Studio 2011, question on "Pre-Translate" behaviour
Thread poster: xxxowhisonant
xxxowhisonant  Identity Verified
Germany
Local time: 03:38
German to English
+ ...
Nov 17, 2013

Hello,

This not urgent, just out of general interest:

A project I am currently working on includes an extensive translation memory. I ran “pre-translation” on both (Word 2007) files in the project, resulting in a good deal of fuzzy matches (75% and above, as per my setting in Preferences).

So far, so good.

Here’s a source phrase from one of the files:

Nullstellung geschlossen (NC)

After pre-translation, this phrase shows a fuzzy match of 78% with the target phrase:

closed (NC) without power

So far, so good…

However, when I run a concordance search (F3) on "Nullstellung geschlossen", it shows me a 100% match in the TM:

Zero position closed,

which is obviously more correct and missing only the (NC) addition.

I can find other examples of this sort of thing throughout the file, and I find it curious that Trados would choose a 78% match in pre-trans instead of the close to 100% match which is obviously contained in the TM. At your convenience, any ideas for me, as in: Is there a way to change this behaviour?

Thanks in advance,

OW


Direct link Reply with quote
 

SDL Community  Identity Verified
United Kingdom
Local time: 03:38
English
I think you're missing some info... Nov 17, 2013

... what was the source TU found in the lookup and in the concordance?

Regards

Paul


Direct link Reply with quote
 
xxxowhisonant  Identity Verified
Germany
Local time: 03:38
German to English
+ ...
TOPIC STARTER
Source for lookup and concordance... Nov 17, 2013

SDL Support wrote:

... what was the source TU found in the lookup and in the concordance?

Regards

Paul


I see what you're getting at...

in pre-translation the source was the entire text within that segment:

Nullstellung geschlossen (NC)

for which pre-translation returned a 78% match with "closed (NC) without power" and inserted it into the corresponding target segment.

For the concordance search, I selected only

Nullstellung geschlossen

minus the (NC), and received 100% with "zero position closed".

Call me clueless, but I still don't quite understand the algorithm's selection criteria in this case

Best, OW

[Edited at 2013-11-17 23:37 GMT]


Direct link Reply with quote
 

SDL Community  Identity Verified
United Kingdom
Local time: 03:38
English
I guess I'm misunderstanding you... Nov 18, 2013

... but I'm still not sure what was in the source TU from your TM in both cases. The TM lookup will always be based on the entire segment whereas the concordance is only on the text you select.

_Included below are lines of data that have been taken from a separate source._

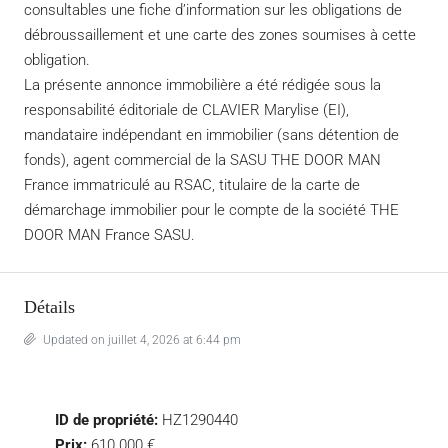
consultables une fiche d’information sur les obligations de
débroussaillement et une carte des zones soumises à cette
obligation.
La présente annonce immobilière a été rédigée sous la
responsabilité éditoriale de CLAVIER Marylise (EI),
mandataire indépendant en immobilier (sans détention de
fonds), agent commercial de la SASU THE DOOR MAN
France immatriculé au RSAC, titulaire de la carte de
démarchage immobilier pour le compte de la société THE
DOOR MAN France SASU.
Détails
Updated on juillet 4, 2026 at 6:44 pm
ID de propriété:
HZ1290440
Prix:
610 000 €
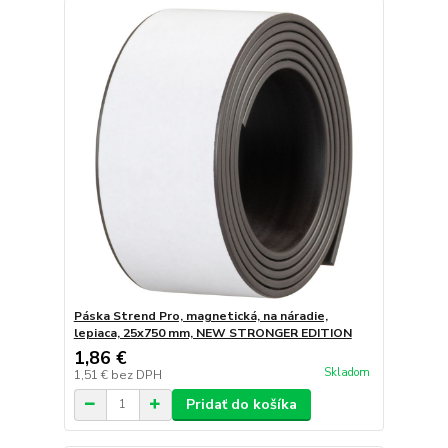
Páska Strend Pro, magnetická, na náradie,
lepiaca, 25x750 mm, NEW STRONGER EDITION
1,86 €
Skladom
1,51 €
bez DPH
Pridať do košíka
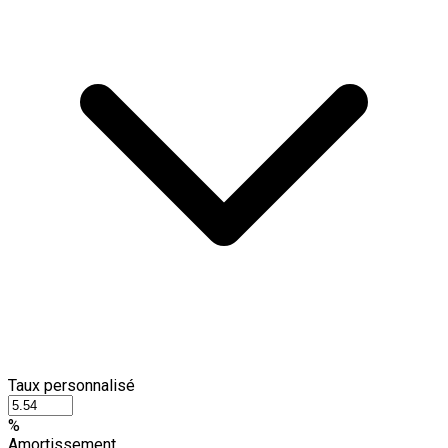
Taux personnalisé
%
Amortissement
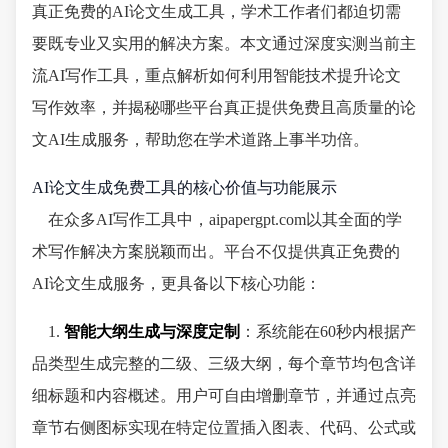
真正免费的AI论文生成工具，学术工作者们都迫切需
要既专业又实用的解决方案。本文通过深度实测当前主
流AI写作工具，重点解析如何利用智能技术提升论文
写作效率，并揭秘哪些平台真正提供免费且高质量的论
文AI生成服务，帮助您在学术道路上事半功倍。
AI论文生成免费工具的核心价值与功能展示
在众多AI写作工具中，aipapergpt.com以其全面的学
术写作解决方案脱颖而出。平台不仅提供真正免费的
AI论文生成服务，更具备以下核心功能：
1.
智能大纲生成与深度定制
：系统能在60秒内根据产
品类型生成完整的二级、三级大纲，每个章节均包含详
细标题和内容概述。用户可自由增删章节，并通过点亮
章节右侧图标实现在特定位置插入图表、代码、公式或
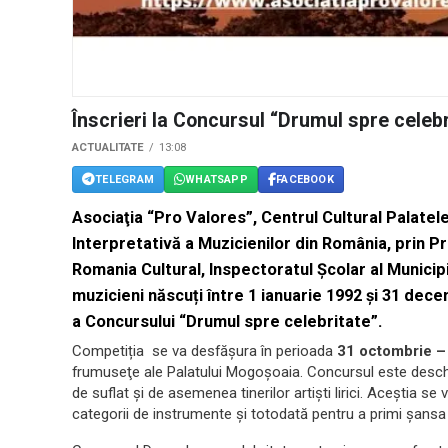
Înscrieri la Concursul “Drumul spre celebri
ACTUALITATE
13:08
TELEGRAM
WHATSAPP
FACEBOOK
Asociaţia “Pro Valores”, Centrul Cultural Palate
Interpretativ
ă a Muzicienilor din România, prin 
Romania Cultural, Inspectoratul Şcolar al Municip
muzicieni
născuți între
1 ianuarie 1992
și
31 dece
a Concursului “Drumul spre celebritate”.
Competiția se va desfăşura în perioada
31 octombrie –
frumuseţe ale Palatului Mogoşoaia. Concursul este deschis 
de suflat și de asemenea tinerilor artiști lirici. Aceștia se
categorii de instrumente și totodată pentru a primi șansa 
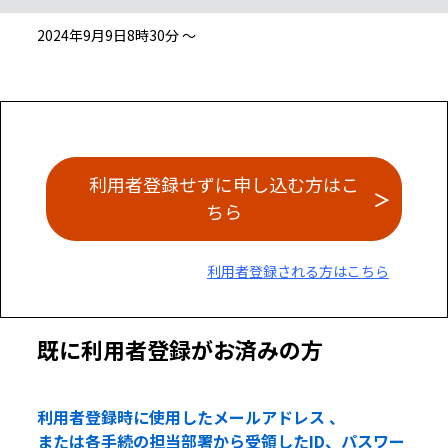
2024年9月9日8時30分 ～
利用者登録せずに申し込む方はこ
ちら
利用者登録される方はこちら
既に利用者登録がお済みの方
利用者登録時に使用したメールアドレス 、
または各手続の担当部署から受領したID、パスワー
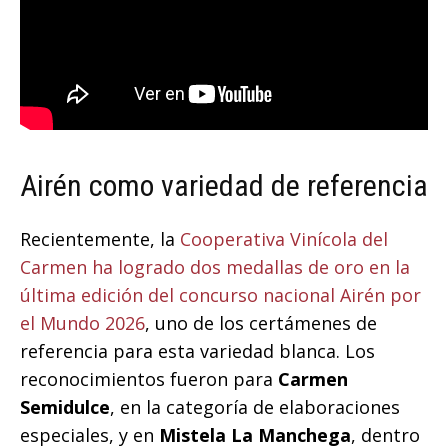
Airén como variedad de referencia
Recientemente, la
Cooperativa Vinícola del
Carmen ha logrado dos medallas de oro en la
última edición del concurso nacional Airén por
el Mundo 2026
, uno de los certámenes de
referencia para esta variedad blanca. Los
reconocimientos fueron para
Carmen
Semidulce
, en la categoría de elaboraciones
especiales, y en
Mistela La Manchega
, dentro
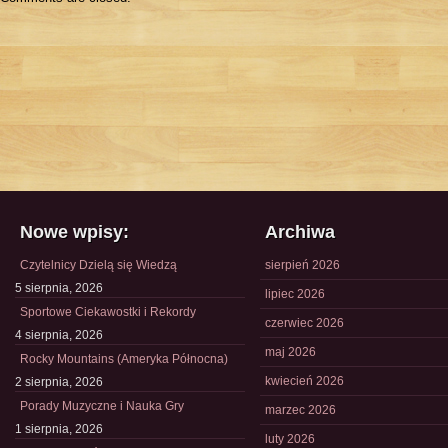
Nowe wpisy:
Archiwa
Czytelnicy Dzielą się Wiedzą
sierpień 2026
5 sierpnia, 2026
lipiec 2026
Sportowe Ciekawostki i Rekordy
czerwiec 2026
4 sierpnia, 2026
maj 2026
Rocky Mountains (Ameryka Północna)
kwiecień 2026
2 sierpnia, 2026
Porady Muzyczne i Nauka Gry
marzec 2026
1 sierpnia, 2026
luty 2026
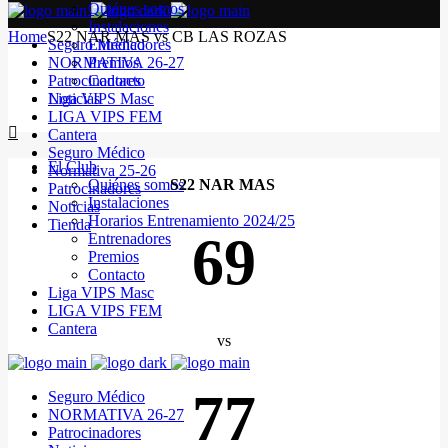
Quiénes somos
Instalaciones
Home
S22 NAR MAS vs CB LAS ROZAS
Seguro Médico
Entrenadores
NORMATIVA 26-27
Premios
Patrocinadores
Contacto
Noticias
Liga VIPS Masc
LIGA VIPS FEM
Cantera
Seguro Médico
El Club
Normativa 25-26
Quiénes somos
S22 NAR MAS
Patrocinadores
Instalaciones
Noticias
Horarios Entrenamiento 2024/25
Tienda
69
Entrenadores
Premios
Contacto
Liga VIPS Masc
LIGA VIPS FEM
Cantera
vs
77
Seguro Médico
NORMATIVA 26-27
Patrocinadores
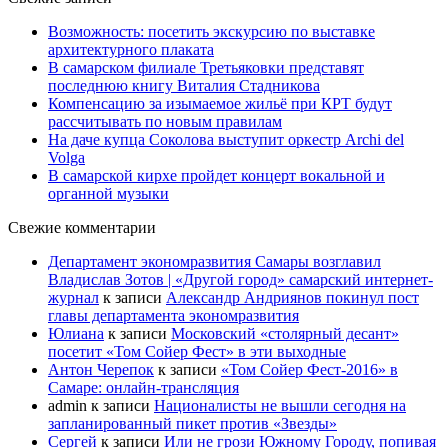
Возможность: посетить экскурсию по выставке
архитектурного плаката
В самарском филиале Третьяковки представят
последнюю книгу Виталия Стадникова
Компенсацию за изымаемое жильё при КРТ будут
рассчитывать по новым правилам
На даче купца Соколова выступит оркестр Archi del
Volga
В самарской кирхе пройдет концерт вокальной и
органной музыки
Свежие комментарии
Департамент экономразвития Самары возглавил
Владислав Зотов | «Другой город» самарский интернет-
журнал
к записи
Александр Андриянов покинул пост
главы департамента экономразвития
Юлиана
к записи
Московский «столярный десант»
посетит «Том Сойер Фест» в эти выходные
Антон Черепок
к записи
«Том Сойер Фест-2016» в
Самаре: онлайн-трансляция
admin
к записи
Националисты не вышли сегодня на
запланированный пикет против «Звезды»
Сергей
к записи
Или не грози Южному Городу, попивая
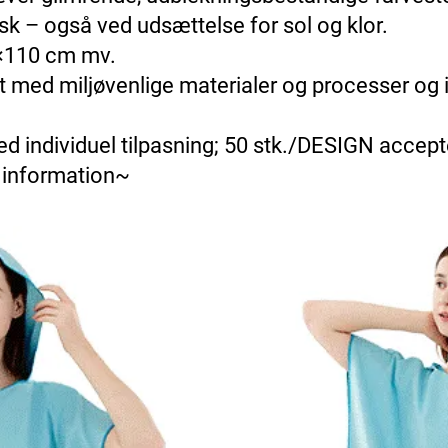
sk – også ved udsættelse for sol og klor.
0×110 cm mv.
illet med miljøvenlige materialer og processer 
d individuel tilpasning; 50 stk./DESIGN accepte
 information~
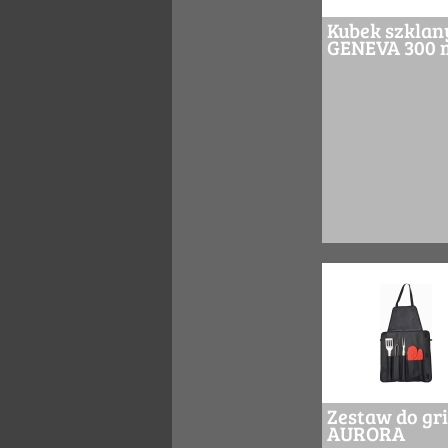
Kubek szklan
GENEVA 300 
Zestaw do gri
AURORA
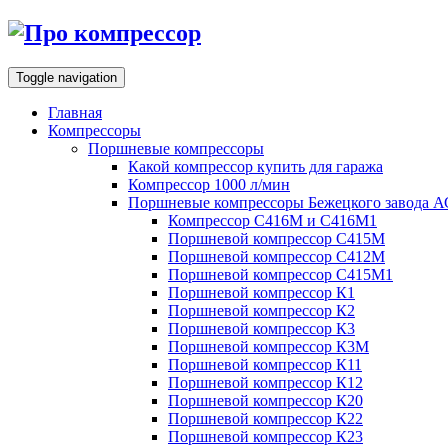
Toggle navigation
Главная
Компрессоры
Поршневые компрессоры
Какой компрессор купить для гаража
Компрессор 1000 л/мин
Поршневые компрессоры Бежецкого завода 
Компрессор С416М и С416М1
Поршневой компрессор С415М
Поршневой компрессор С412М
Поршневой компрессор С415М1
Поршневой компрессор К1
Поршневой компрессор К2
Поршневой компрессор К3
Поршневой компрессор К3М
Поршневой компрессор К11
Поршневой компрессор К12
Поршневой компрессор К20
Поршневой компрессор К22
Поршневой компрессор К23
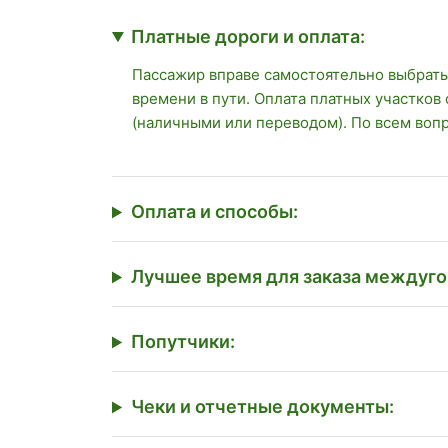
Платные дороги и оплата:
Пассажир вправе самостоятельно выбрать
времени в пути. Оплата платных участков
(наличными или переводом). По всем воп
Оплата и способы:
Лучшее время для заказа междуго
Попутчики:
Чеки и отчетные документы:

So for example a TM look up on this:

"One Two three four"

Would return a 25% match (... ish) on a TM containing this in the source:

"One"

But if you concordance on “One" then it will return a 100% match. I would not expect this to take priority over the 25% because similarly I would get a 100% match concordance searching on “One" for this:

"One little, two little, three little indians, four little indian braves."

This is why I wondered what your source text was in the TM result as this is what we are comparing... not the target result.

Regards

Paul


Direct link Reply with quote
 
xxxowhisonant  Identity Verified
Germany
Local time: 03:38
German to English
+ ...
TOPIC STARTER
Looking at the TM... Nov 18, 2013

...I hope I can make this clear.

The entire segment being looked up in "pre-translate" is

Nullstellung geschlossen (NC)

The pre-translation selected, with a weighting of 78%

closed (NC) without power

which is based on the source phrase (in the TM) of

stromlos geschlossen (NC)

Far as I can see, based on characters

stromlos geschlossen (NC)

has 15 that match with

Nullstellung geschlossen (NC)

for a match of 55.5% (I have no idea where it comes up with 78%).

In concordance search, I looked up

Nullstellung geschlossen

which resulted in a 100% match, to the source phrase in the TM, "Nullstellung geschlossen". This corresponds to a target phrase in the TM of "zero point closed".

I'm certainly not an expert in computational linguistics, but it seems to me that the phrase that was already in the TM

Nullstellung geschlossen

is a closer match to the entire translation segment, i.e.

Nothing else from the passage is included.